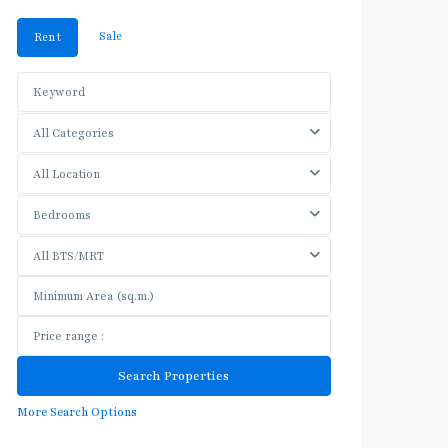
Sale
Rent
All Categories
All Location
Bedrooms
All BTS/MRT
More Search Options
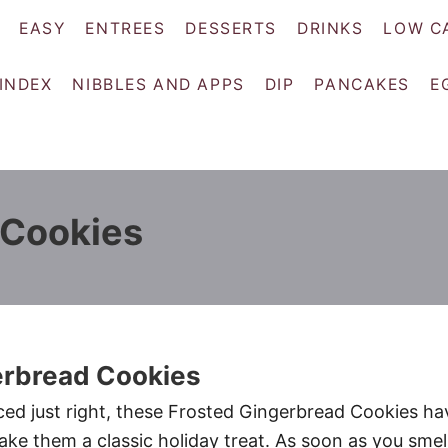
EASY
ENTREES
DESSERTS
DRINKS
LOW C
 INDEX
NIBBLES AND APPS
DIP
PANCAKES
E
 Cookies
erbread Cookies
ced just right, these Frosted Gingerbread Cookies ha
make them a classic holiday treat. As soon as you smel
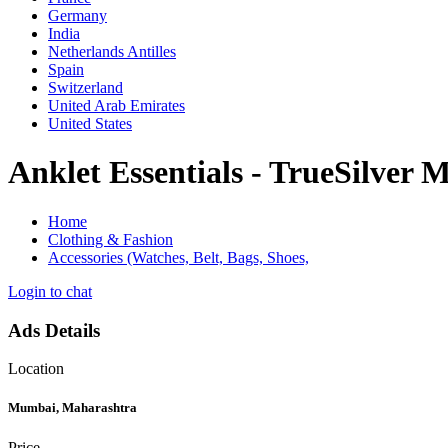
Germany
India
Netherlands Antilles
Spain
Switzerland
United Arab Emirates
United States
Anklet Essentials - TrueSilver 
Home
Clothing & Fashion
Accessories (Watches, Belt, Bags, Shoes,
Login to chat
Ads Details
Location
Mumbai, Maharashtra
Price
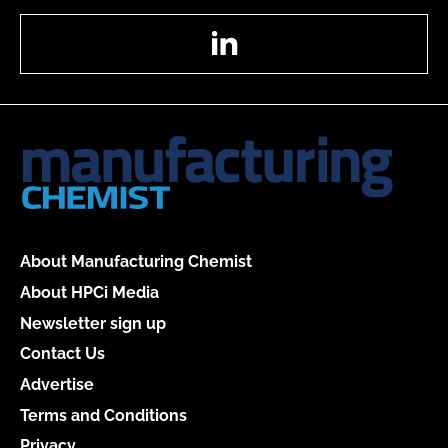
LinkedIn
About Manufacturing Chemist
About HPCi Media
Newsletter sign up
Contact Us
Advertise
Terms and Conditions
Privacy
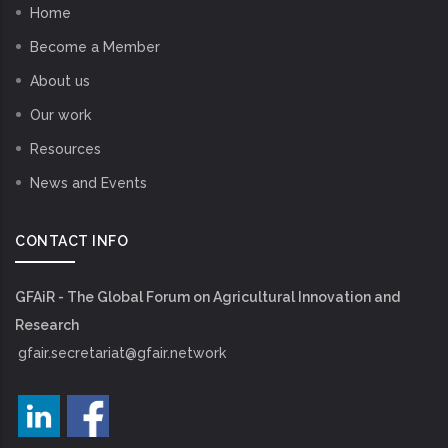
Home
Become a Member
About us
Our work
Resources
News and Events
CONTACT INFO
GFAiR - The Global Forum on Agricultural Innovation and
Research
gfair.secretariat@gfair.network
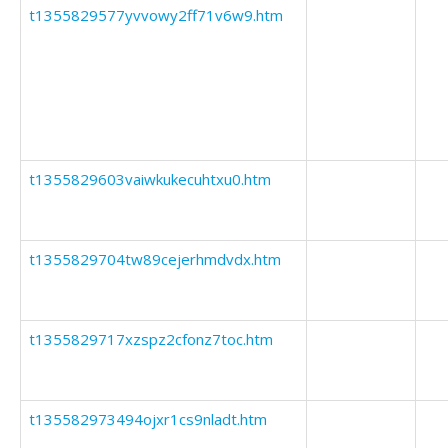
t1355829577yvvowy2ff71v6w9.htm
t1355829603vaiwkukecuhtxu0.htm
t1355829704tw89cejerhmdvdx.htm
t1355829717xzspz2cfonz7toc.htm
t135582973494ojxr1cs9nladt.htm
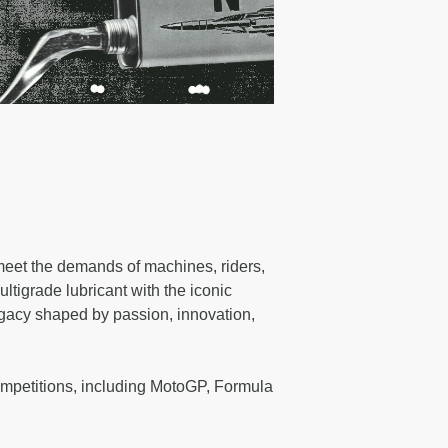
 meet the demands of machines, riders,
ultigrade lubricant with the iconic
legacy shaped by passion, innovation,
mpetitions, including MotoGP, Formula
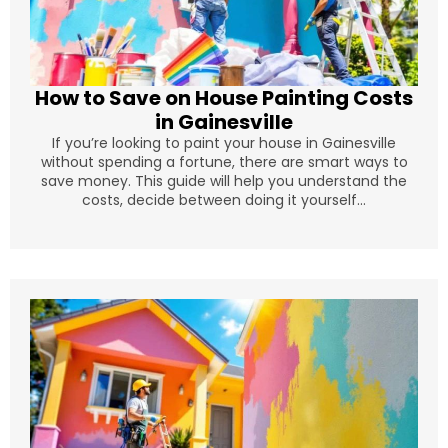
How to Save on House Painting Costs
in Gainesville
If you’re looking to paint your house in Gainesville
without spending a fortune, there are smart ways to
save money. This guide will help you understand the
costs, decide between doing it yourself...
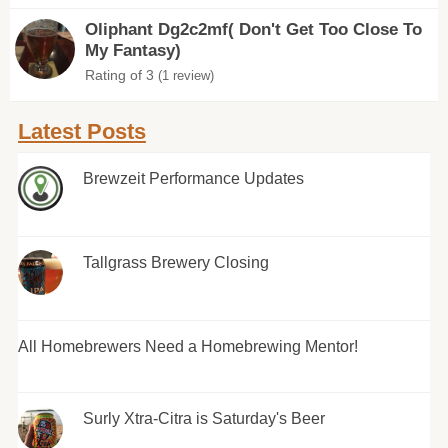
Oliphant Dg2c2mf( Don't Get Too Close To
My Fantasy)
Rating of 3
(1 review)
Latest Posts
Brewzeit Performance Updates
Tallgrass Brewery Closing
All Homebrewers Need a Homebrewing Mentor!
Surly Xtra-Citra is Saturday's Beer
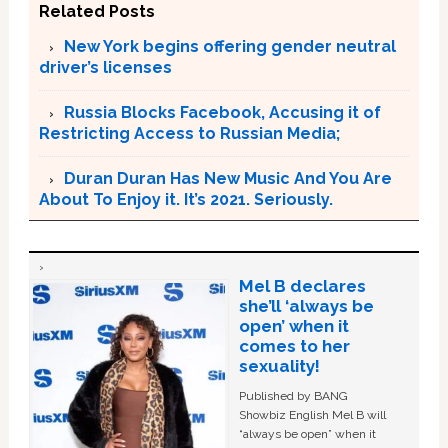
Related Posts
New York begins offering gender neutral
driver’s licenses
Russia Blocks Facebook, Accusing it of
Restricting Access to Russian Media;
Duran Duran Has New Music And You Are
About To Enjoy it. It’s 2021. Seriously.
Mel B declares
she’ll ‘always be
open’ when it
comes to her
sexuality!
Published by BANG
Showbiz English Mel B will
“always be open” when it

====

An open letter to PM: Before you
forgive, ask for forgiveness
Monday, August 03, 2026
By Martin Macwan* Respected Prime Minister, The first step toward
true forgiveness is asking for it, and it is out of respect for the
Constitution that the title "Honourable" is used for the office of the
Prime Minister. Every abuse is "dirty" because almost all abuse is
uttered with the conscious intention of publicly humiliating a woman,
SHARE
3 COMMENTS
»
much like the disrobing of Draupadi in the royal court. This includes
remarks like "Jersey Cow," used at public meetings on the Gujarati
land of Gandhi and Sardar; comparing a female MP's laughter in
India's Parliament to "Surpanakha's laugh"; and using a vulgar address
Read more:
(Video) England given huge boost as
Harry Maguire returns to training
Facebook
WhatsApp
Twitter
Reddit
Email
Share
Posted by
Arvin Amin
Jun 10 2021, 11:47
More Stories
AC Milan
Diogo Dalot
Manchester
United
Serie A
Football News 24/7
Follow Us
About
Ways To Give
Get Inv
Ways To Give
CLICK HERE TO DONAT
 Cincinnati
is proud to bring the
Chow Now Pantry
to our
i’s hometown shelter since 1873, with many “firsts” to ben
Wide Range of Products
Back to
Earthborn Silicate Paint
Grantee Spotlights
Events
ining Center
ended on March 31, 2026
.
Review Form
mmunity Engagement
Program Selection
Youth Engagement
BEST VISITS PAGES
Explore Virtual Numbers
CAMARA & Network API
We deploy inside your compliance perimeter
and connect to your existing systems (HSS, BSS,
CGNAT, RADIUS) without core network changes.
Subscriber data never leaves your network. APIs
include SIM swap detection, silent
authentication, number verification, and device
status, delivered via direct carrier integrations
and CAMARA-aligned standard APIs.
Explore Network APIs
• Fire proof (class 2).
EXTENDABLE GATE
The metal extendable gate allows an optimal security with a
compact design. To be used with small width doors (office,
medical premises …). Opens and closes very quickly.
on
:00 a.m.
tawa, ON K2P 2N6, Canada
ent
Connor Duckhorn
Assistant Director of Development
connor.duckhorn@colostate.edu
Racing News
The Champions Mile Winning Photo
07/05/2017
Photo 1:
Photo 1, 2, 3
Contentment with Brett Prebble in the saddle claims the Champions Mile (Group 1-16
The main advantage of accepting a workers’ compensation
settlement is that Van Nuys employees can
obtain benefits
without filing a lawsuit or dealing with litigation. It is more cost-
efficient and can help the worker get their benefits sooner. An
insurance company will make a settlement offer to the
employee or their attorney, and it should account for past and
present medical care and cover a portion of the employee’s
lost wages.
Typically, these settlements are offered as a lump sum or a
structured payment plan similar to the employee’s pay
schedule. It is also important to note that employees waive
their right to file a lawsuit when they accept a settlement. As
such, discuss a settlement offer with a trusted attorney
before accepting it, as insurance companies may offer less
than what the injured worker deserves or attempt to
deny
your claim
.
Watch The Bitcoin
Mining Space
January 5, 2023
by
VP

====

Please give back exactly the lines of this listing beginning at the line with "Wide Range of Products" and ending with the line with "We deploy inside your compliance perimeter", both included, and nothing else.

#### ANSWER BELOW
Wide Range of Products
Back to
Earthborn Silicate Paint
Grantee Spotlights
Events
ining Center
ended on March 31, 2026
.
Review Form
mmunity Engagement
Program Selection
Youth Engagement
BEST VISITS PAGES
Explore Virtual Numbers
CAMARA & Network API
We deploy inside your compliance perimeter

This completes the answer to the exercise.